- Location of Stockton, Maryland
- Coordinates: 38°3′26″N 75°25′0″W﻿ / ﻿38.05722°N 75.41667°W
- Country: United States
- State: Maryland
- County: Worcester

Area
- • Total: 1.71 sq mi (4.42 km^{2})
- • Land: 1.70 sq mi (4.41 km^{2})
- • Water: 0.0039 sq mi (0.01 km^{2})
- Elevation: 33 ft (10 m)

Population (2020)
- • Total: 91
- • Density: 53.5/sq mi (20.65/km^{2})
- Time zone: UTC−5 (Eastern (EST))
- • Summer (DST): UTC−4 (EDT)
- ZIP code: 21864
- Area codes: 410, 443
- FIPS code: 24-75200
- GNIS feature ID: 0591353

= Stockton, Maryland =

Stockton is a census-designated place (CDP) in Worcester County, Maryland, United States. The population was 92 at the 2010 census. It is part of the Salisbury, Maryland-Delaware Metropolitan Statistical Area.

==History==
Stockton, originally called Sandy Hill, grew up at the crossing of the post road from Snow Hill south to Virginia (whose track is generally followed by modern Maryland Route 12) with the road from Mattapony Landing on the Pocomoke River to the Chincoteague Bay (the eastern part of which is now Maryland Route 366), where small ocean-going vessels could drop anchor. The landing on Chincoteague Bay came to be known as George Island Landing. Settlement in the area began in the 1660s, when the area was still part of Somerset County. Worcester County was separated from Somerset in 1742, and by 1774 Sandy Hill had grown large enough to merit a chapel of ease within All Hallows' Parish, today called Holy Cross Chapel. Sandy Hill, unlike neighboring Girdletree, was never incorporated, but in 1870 the name of the town was officially changed, by act of the legislature, from Sandy Hill to Stockton, commemorating the Rev. Thomas H. Stockton, a prominent Methodist minister. In 1872 the Worcester County election district which took its name from Sandy Hill was renamed Stockton.

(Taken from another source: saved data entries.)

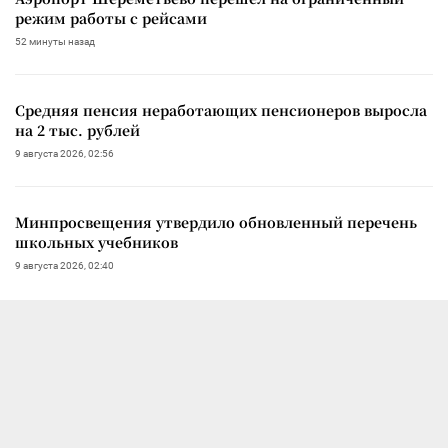
режим работы с рейсами
52 минуты назад
Средняя пенсия неработающих пенсионеров выросла
на 2 тыс. рублей
9 августа 2026, 02:56
Минпросвещения утвердило обновленный перечень
школьных учебников
9 августа 2026, 02:40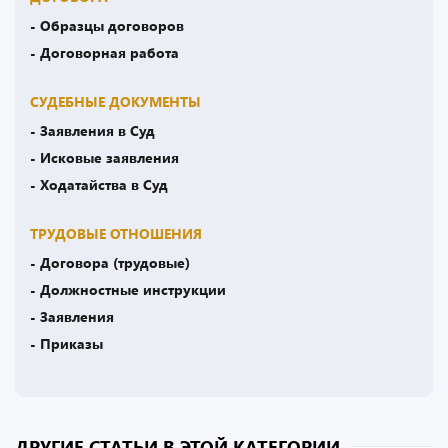
- Образцы договоров
- Договорная работа
СУДЕБНЫЕ ДОКУМЕНТЫ
- Заявления в Суд
- Исковые заявления
- Ходатайства в Суд
ТРУДОВЫЕ ОТНОШЕНИЯ
- Договора (трудовые)
- Должностные инструкции
- Заявления
- Приказы
ДРУГИЕ СТАТЬИ В ЭТОЙ КАТЕГОРИИ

In 1876, a railroad (which would eventually become part of the Pennsylvania Railroad) was laid from Franklin City and Greenbackville in Virginia to Snow Hill. The line's main purpose was to haul seafood harvested from the Atlantic Ocean and Chincoteague Bay to Philadelphia, but the line also carried passengers. To avoid confusion with other Stocktons around the country, the station at Stockton was named Hursley Station.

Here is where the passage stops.